▶ ACTIVITY: Look in the data below for the line that has "aux Fêtes cel", then print exactly every line from there through the line that has "de Raad voor de Rechtspraak, de Nederlandse", leaving pictures out.

%%

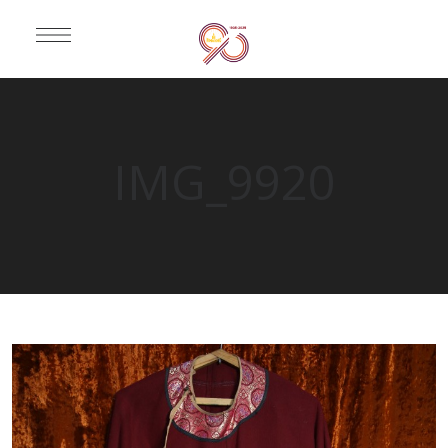
IMG_9920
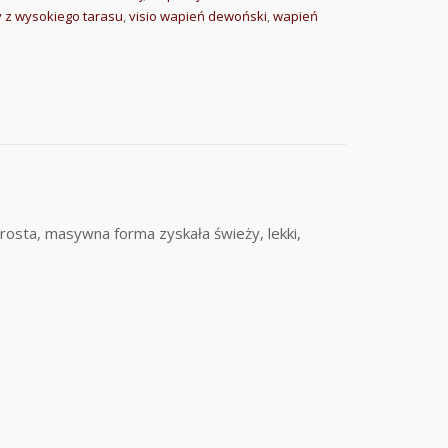
 z wysokiego tarasu
,
visio wapień dewoński
,
wapień
rosta, masywna forma zyskała świeży, lekki,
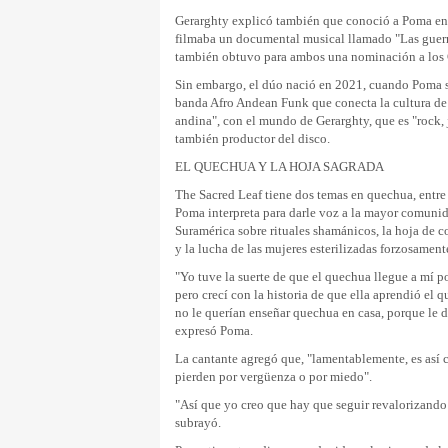
Gerarghty explicó también que conoció a Poma en
filmaba un documental musical llamado "Las guerre
también obtuvo para ambos una nominación a los
Sin embargo, el dúo nació en 2021, cuando Poma s
banda Afro Andean Funk que conecta la cultura de 
andina", con el mundo de Gerarghty, que es "rock, j
también productor del disco.
EL QUECHUA Y LA HOJA SAGRADA
The Sacred Leaf tiene dos temas en quechua, entr
Poma interpreta para darle voz a la mayor comunid
Suramérica sobre rituales shamánicos, la hoja de c
y la lucha de las mujeres esterilizadas forzosament
"Yo tuve la suerte de que el quechua llegue a mí po
pero crecí con la historia de que ella aprendió el 
no le querían enseñar quechua en casa, porque le d
expresó Poma.
La cantante agregó que, "lamentablemente, es así
pierden por vergüenza o por miedo".
"Así que yo creo que hay que seguir revalorizando
subrayó.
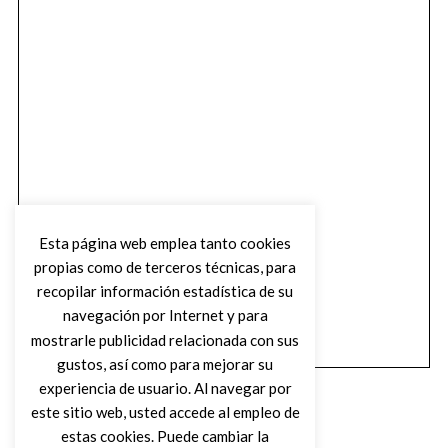
Esta página web emplea tanto cookies
propias como de terceros técnicas, para
recopilar información estadística de su
navegación por Internet y para
mostrarle publicidad relacionada con sus
gustos, así como para mejorar su
experiencia de usuario. Al navegar por
este sitio web, usted accede al empleo de
estas cookies. Puede cambiar la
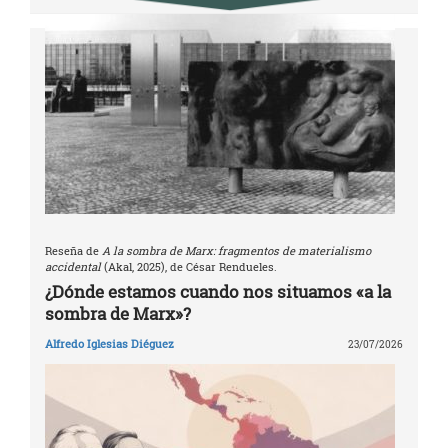
Reseña de
A la sombra de Marx: fragmentos de materialismo
accidental
(Akal, 2025), de César Rendueles.
¿Dónde estamos cuando nos situamos «a la
sombra de Marx»?
Alfredo Iglesias Diéguez
23/07/2026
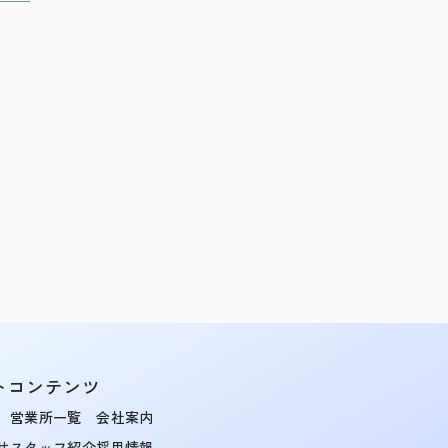
トコンテンツ
営業所一覧
会社案内
せ
スタッフ紹介
採用情報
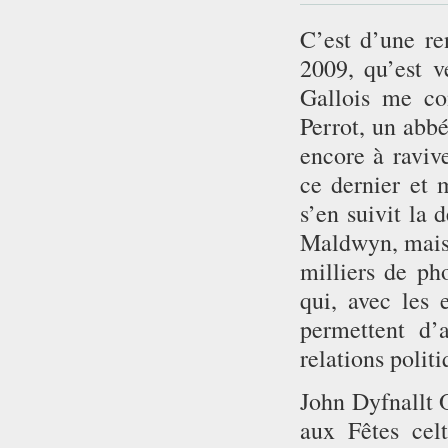
C’est d’une re
2009, qu’est v
Gallois me co
Perrot, un abbé
encore à ravive
ce dernier et 
s’en suivit la 
Maldwyn, mais 
milliers de ph
qui, avec les 
permettent d’
relations politi
John Dyfnallt 
aux Fêtes cel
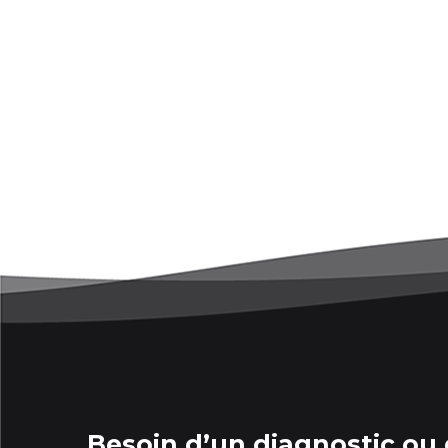
Besoin d’un diagnostic ou 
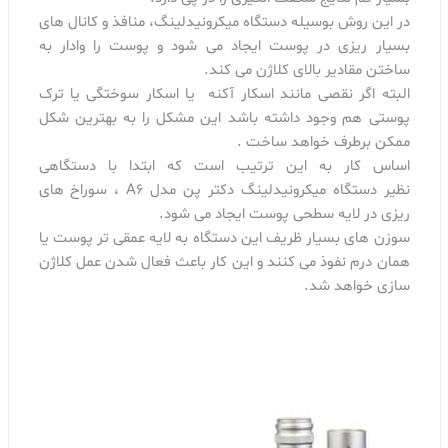
در این روش بوسیله دستگاه میکرونیدلینگ، منافذ و کانال های
بسیار ریزی در پوست ایجاد می شود و پوست را وادار به
ساختن مقادیر بالای کلاژن می کند.
البته اگر نقصی مانند اسکار آکنه یا اسکار سوختگی یا ترک
پوستی هم وجود داشته باشد این مشکل را به بهترین شکل
ممکن برطرف خواهد ساخت .
اساس کار به این ترتیب است که ابتدا با دستگاهی
نظیر دستگاه میکرونیدلینگ دکتر پن مدل A6 ، سوراخ های
ریزی در لایه سطحی پوست ایجاد می شود.
سوزن های بسیار ظریف این دستگاه به لایه عمقی تر پوست یا
همان درم نفوذ می کنند و این کار باعث فعال شدن عمل کلاژن
سازی خواهد شد.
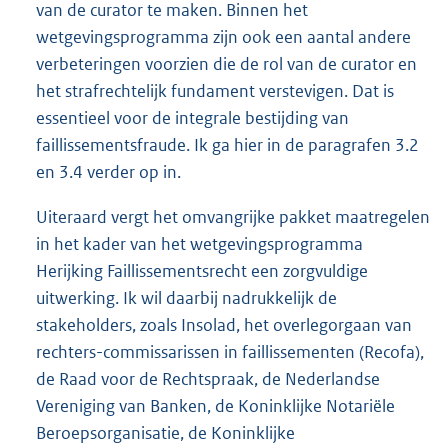
van de curator te maken. Binnen het
wetgevingsprogramma zijn ook een aantal andere
verbeteringen voorzien die de rol van de curator en
het strafrechtelijk fundament verstevigen. Dat is
essentieel voor de integrale bestijding van
faillissementsfraude. Ik ga hier in de paragrafen 3.2
en 3.4 verder op in.
Uiteraard vergt het omvangrijke pakket maatregelen
in het kader van het wetgevingsprogramma
Herijking Faillissementsrecht een zorgvuldige
uitwerking. Ik wil daarbij nadrukkelijk de
stakeholders, zoals Insolad, het overlegorgaan van
rechters-commissarissen in faillissementen (Recofa),
de Raad voor de Rechtspraak, de Nederlandse
Vereniging van Banken, de Koninklijke Notariële
Beroepsorganisatie, de Koninklijke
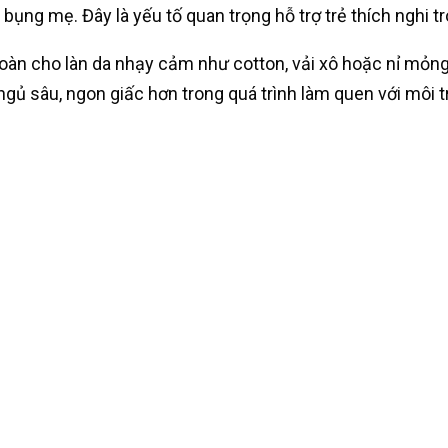
ụng mẹ. Đây là yếu tố quan trọng hỗ trợ trẻ thích nghi tr
oàn cho làn da nhạy cảm như cotton, vải xô hoặc nỉ mỏn
 ngủ sâu, ngon giấc hơn trong quá trình làm quen với môi 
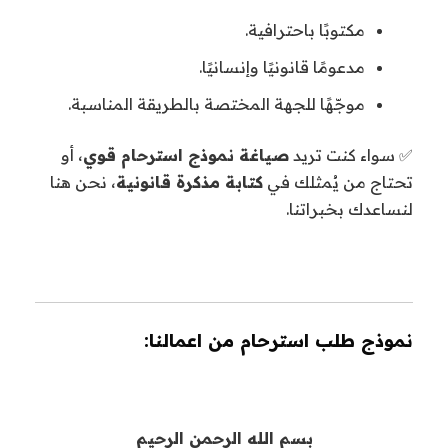
مكتوبًا باحترافية.
مدعومًا قانونيًا وإنسانيًا.
موجّهًا للجهة المختصة بالطريقة المناسبة.
✅ سواء كنت تريد
صياغة نموذج استرحام قوي
، أو
تحتاج من يُمثلك في
كتابة مذكرة قانونية
، نحن هنا
لنساعدك بخبراتنا.
نموذج طلب استرحام من اعمالنا:
بسم الله الرحمن الرحيم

%%

▶ RESULT OF THE TASK:
aux Fêtes cel
Besoin d’un diagnostic ou 
در این روش بوسیله دستگاه میکرونیدلینگ، منافذ و کانال های
بسیار ریزی در پوست ایجاد می شود و پوست را وادار به
ساختن مقادیر بالای کلاژن می کند.
البته اگر نقصی مانند اسکار آکنه یا اسکار سوختگی یا ترک
پوستی هم وجود داشته باشد این مشکل را به بهترین شکل
ممکن برطرف خواهد ساخت .
اساس کار به این ترتیب است که ابتدا با دستگاهی
نظیر دستگاه میکرونیدلینگ دکتر پن مدل A6 ، سوراخ های
ریزی در لایه سطحی پوست ایجاد می شود.
سوزن های بسیار ظریف این دستگاه به لایه عمقی تر پوست یا
همان درم نفوذ می کنند و این کار باعث فعال شدن عمل کلاژن
سازی خواهد شد.
van de curator te maken. Binnen het
wetgevingsprogramma zijn ook een aantal andere
verbeteringen voorzien die de rol van de curator en
het strafrechtelijk fundament verstevigen. Dat is
essentieel voor de integrale bestijding van
faillissementsfraude. Ik ga hier in de paragrafen 3.2
en 3.4 verder op in.
Uiteraard vergt het omvangrijke pakket maatregelen
in het kader van het wetgevingsprogramma
Herijking Faillissementsrecht een zorgvuldige
uitwerking. Ik wil daarbij nadrukkelijk de
stakeholders, zoals Insolad, het overlegorgaan van
rechters-commissarissen in faillissementen (Recofa),
de Raad voor de Rechtspraak, de Nederlandse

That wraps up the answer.